Borrowing the idea from a similarly named iPhone application -- one Apple banned from the App Store -- an Android developer has created a $200 application dubbed I am Rich. It displays a blue diamond on-screen which, well... proves that you're rich. Unlike the iPhone application, this one is here to stay because Google doesn't exercises control over applications offered on its store, choosing instead to let the market sort out what is successful and what is not. Industry watchers also note that the I am Rich program highlights key differences between Google's Android Market and Apple's App Store. One question remains: Will the program match the nearly $6,000 its iPhone counterpart earned before Apple gave it the boot?
The arrival of paid programs in Google's Android Market has created the opportunity for developers to finally make some money by charging for their Android applications. And at least one developer bets he's found the killer formula, one that will earn him thousands on a minimum time spent programming the application that is little more than flashy lights. More precisely, the aptly named I am Richer application merely displays a blue diamond on the screen that "proves your wealth to others." It can be yours for just $200.
According to Jay Freeman's website (which tracks all the applications available on the Android Market), at the time of this writing the I am Richer application had been ranked the most expensive application for the Android platform. Most paid offerings on the Android Market typically sell for up to $2, while minor portion of them goes for $10 or more. The developer's nearly identical I am Richer iPhone application was making headlines months ago.
Named I am Rich, the iPhone application showed red gem on the screen in exchange for $1000. It took Apple a while to realize what was going on. The company eventually moved in for the kill, banning the application while citing "user complaints," but it still managed to earn its creator cool $5,600 before being booted out of the store. Back then, the developer's reasoning was the same: The application was meant to be a status symbol, one which shows off your wealth to others. When you think of that allure, it really shouldn't be a surprise that among users who flaunt their iPhone (which would cost them $2000+ over a period of two years), at least some of them would be willing to simply sink another $1000 in a screensaver -- especially if it's daddy's money.
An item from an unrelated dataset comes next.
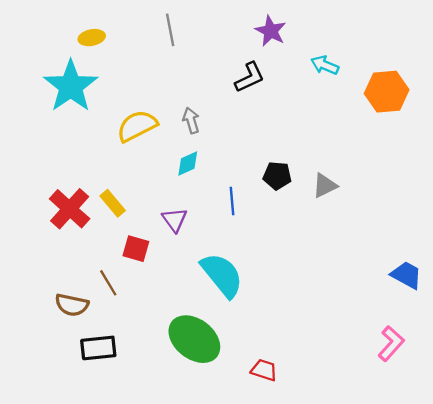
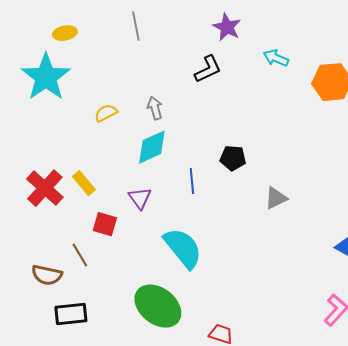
yellow semicircle: (137, 126) -> (106, 113), size x0.6
cyan diamond: (188, 163) -> (152, 147), size x1.5
gray triangle: (325, 186) -> (276, 198), moved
Two opposing philosophies collide
Since that scandal, no similar application appeared in the App Store. The fact that I am Rich is banned from the App Store while at the same time I am Richer happily exists in the Android Market, illustrates the key differences between the two platforms. While owners who run their respective application stores both take 30 percent cut of application revenue, leaving developers with a solid 70 percent, Google is emphasizing a total openness that enables anyone who registers for the Android developer program to upload an application to Android's application store without having to first obtain Google's stamp of approval.
Apple: Farts are OK, Boobs are not
App Store for the iPhone and iPod touch, on the other hand, is being monitored by Apple. Each application comes under scrutiny of Apple's quality assurance teams who can reject applications based on several merits. For instance, Apple recently banned a South Park application from reaching iPhone users, citing "potentially offensive content". At the same time, Apple approved a farting application while rejecting those that display CGI boobs on the screen. Both approaches have advantages and pitfalls. Google's openness potentially stimulates innovation, but it also opens the doors to the most crappy and even fraudulent programs as well. Apple's logic restricts what's possible on the platform, but also keeps harmful stuff out of users' iPhones.
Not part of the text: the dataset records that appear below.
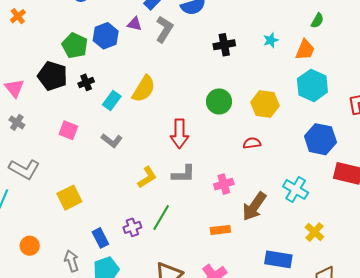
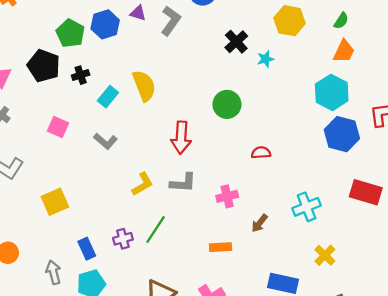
cyan star: (271, 40) -> (265, 59), moved
black cross: (224, 45) -> (236, 42), turned -35
orange trapezoid: (305, 50) -> (344, 51), moved
yellow semicircle: (144, 89) -> (144, 86), turned -56
yellow hexagon: (265, 104) -> (290, 21), moved
blue hexagon: (320, 139) -> (342, 134), moved
cyan cross: (296, 189) -> (307, 207), turned 35
brown arrow: (254, 206) -> (260, 223), size x0.6

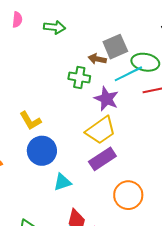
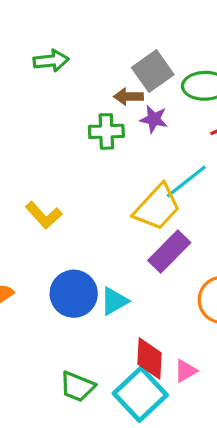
cyan line: (128, 74) -> (186, 182), moved
purple star: (106, 99) -> (154, 119), moved, size x0.7
blue circle: (42, 151) -> (74, 294), moved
Some kind of regulation is needed after all
While users don't care as much as they can download quality programs to enhance their cellphones, Android developers hail Google's total openness and lack of approval process in the Android Market. However, many analysts are warning that some kind of control is necessary because market forces alone could not sort out misbehaving applications from the good ones.
"It is likely that at least some portion of the applications will be less than robust," Jack Gold of J. Gold Associates told TG Daily in an email interview. "How will they get sorted out in the application store? Bad applications could easily take down a phone, which could be deadly in such a personal form factor." In this respect, the I am Richer application is the best example available to date. Without some kind of control on Google's part, programs like I am Richer that walk the fine line between fraud and what's deemed as legal will be allowed into the store to potentially take advantage of naive users who might not be quite so tech-savvy.